Spin legend Anil Kumble on Thursday said India became a sporting nation only in the last decade and other sports should take a cue from cricket as to how to market the game in the nook and corner of the country.
Kumble said not just cricket, but the success of athletes in other sports have helped India become a sporting nation.
"For years, we thought we are a sporting nation but we had little to show. In the last decade, India's sporting success has changed all that," Kumble said while giving the MAK Pataudi Lecture here.
"The improved performances at Commonwealth Games, London Olympics and world tournaments by chess, billiards, snooker badminton and tennis players are evidence of the improved progress that we have made," he said.
The leg-spinning great, however, said other sporting federations should follow in the foot steps of BCCI in promoting their respective games.
"Other sports can take a cue from cricket too. A generation ago, if anybody had suggested that a player from Ranchi would lead India one day, he would have been laughed at," Kumble said referring to India cricket captain Mahendra Singh Dhoni.
"The game has spread across the country, taking in areas like Rai Bareli, Baruch which had little connection to the game. The reason is simple, the infrastructure is now available and so too coaching and inceptive. We owe to our youngsters to provide them with facilities," he said.
During the lecture, Kumble also recalled the sarcastic comment which Pataudi had once made about him at the beginning of his international career.
"In 1990 as a teenager I took my first step in cricket and was eager for some kind words in the cricketing world and I then I came across a comment from an accomplished Indian cricket. I quote `This lad I don`t see him winning Test match for India either at home or abroad. He rarely turns the ball, at best he can be restrictive`. The assessment came from Mr Mansoor Ali Khan Pataudi. Two decades of international cricket and 619 Test wicket later, it is indeed a great honour to address this lecture," Kumble said.
"It was my misfortune to confront Mr Pataudi on his comment. I am confident that he would have had a good laugh if I had done so. He had a good sense of humour. He is capable of taking a joke on himself. In cricket, perceiving is believing."
"The first question that I was asked on my post retirement was how does it feel to finish with 619 wickets without spinning the ball. I said it is nice that it took 18 years to realise that," Kumble said.
Kumble also had words of appreciation for Pataudi and his contribution to Indian cricket.

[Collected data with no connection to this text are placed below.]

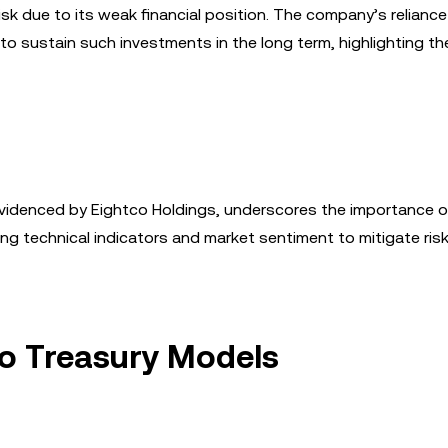
risk due to its weak financial position. The company’s relianc
 to sustain such investments in the long term, highlighting th
 evidenced by Eightco Holdings, underscores the importance 
g technical indicators and market sentiment to mitigate ris
to Treasury Models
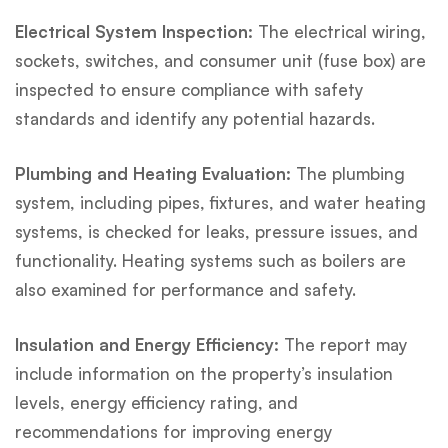
Electrical System Inspection:
The electrical wiring,
sockets, switches, and consumer unit (fuse box) are
inspected to ensure compliance with safety
standards and identify any potential hazards.
Plumbing and Heating Evaluation:
The plumbing
system, including pipes, fixtures, and water heating
systems, is checked for leaks, pressure issues, and
functionality. Heating systems such as boilers are
also examined for performance and safety.
Insulation and Energy Efficiency:
The report may
include information on the property’s insulation
levels, energy efficiency rating, and
recommendations for improving energy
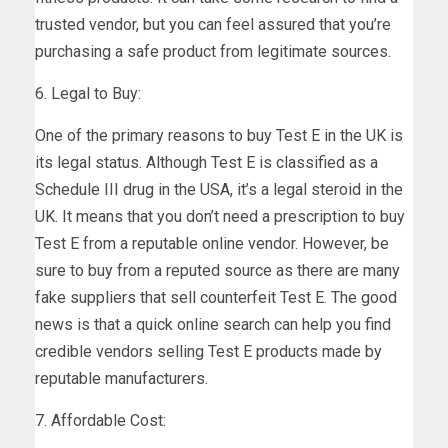
trusted vendor, but you can feel assured that you’re
purchasing a safe product from legitimate sources.
6. Legal to Buy:
One of the primary reasons to buy Test E in the UK is
its legal status. Although Test E is classified as a
Schedule III drug in the USA, it’s a legal steroid in the
UK. It means that you don’t need a prescription to buy
Test E from a reputable online vendor. However, be
sure to buy from a reputed source as there are many
fake suppliers that sell counterfeit Test E. The good
news is that a quick online search can help you find
credible vendors selling Test E products made by
reputable manufacturers.
7. Affordable Cost:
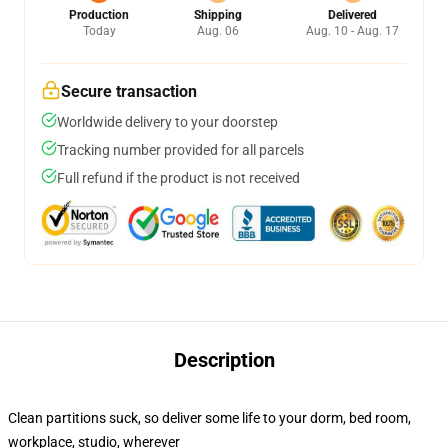
Production
Shipping
Delivered
Today
Aug. 06
Aug. 10 - Aug. 17
Secure transaction
Worldwide delivery to your doorstep
Tracking number provided for all parcels
Full refund if the product is not received
Description
Clean partitions suck, so deliver some life to your dorm, bed room,
workplace, studio, wherever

"Pataudi was acutely aware of perception. He was in some ways an Englishman but he had an Indian heart. He was the first Indian to lead India. He was a management guru, he understood the meaning of symbolism. Pataudi had the balance right and has been the beacon of Indian captain since," he said.

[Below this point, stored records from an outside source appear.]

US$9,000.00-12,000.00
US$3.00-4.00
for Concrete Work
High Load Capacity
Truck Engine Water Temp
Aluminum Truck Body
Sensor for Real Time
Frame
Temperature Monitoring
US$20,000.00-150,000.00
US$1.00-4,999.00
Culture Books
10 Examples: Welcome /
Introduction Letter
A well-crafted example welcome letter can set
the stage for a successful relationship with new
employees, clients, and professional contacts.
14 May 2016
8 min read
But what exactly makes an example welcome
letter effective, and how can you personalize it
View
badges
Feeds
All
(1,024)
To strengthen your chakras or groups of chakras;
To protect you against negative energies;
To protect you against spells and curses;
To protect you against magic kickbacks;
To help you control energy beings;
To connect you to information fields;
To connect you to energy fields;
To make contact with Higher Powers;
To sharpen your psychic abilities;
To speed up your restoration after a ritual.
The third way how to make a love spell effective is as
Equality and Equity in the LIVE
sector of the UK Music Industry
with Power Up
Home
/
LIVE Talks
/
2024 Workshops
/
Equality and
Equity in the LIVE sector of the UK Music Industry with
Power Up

"He made it seem cricket is an easy game because he could play the best bowlers with just one eye."
Kumble said he was proud to have played a key role in contributing to Indian cricket` success over the years.
"India cricket team realised its number one status, we won the Twenty20 World Cup, The 50-over World Cup and the Champions Trophy. I am proud to be a part of the core group that laid the foundation," he said.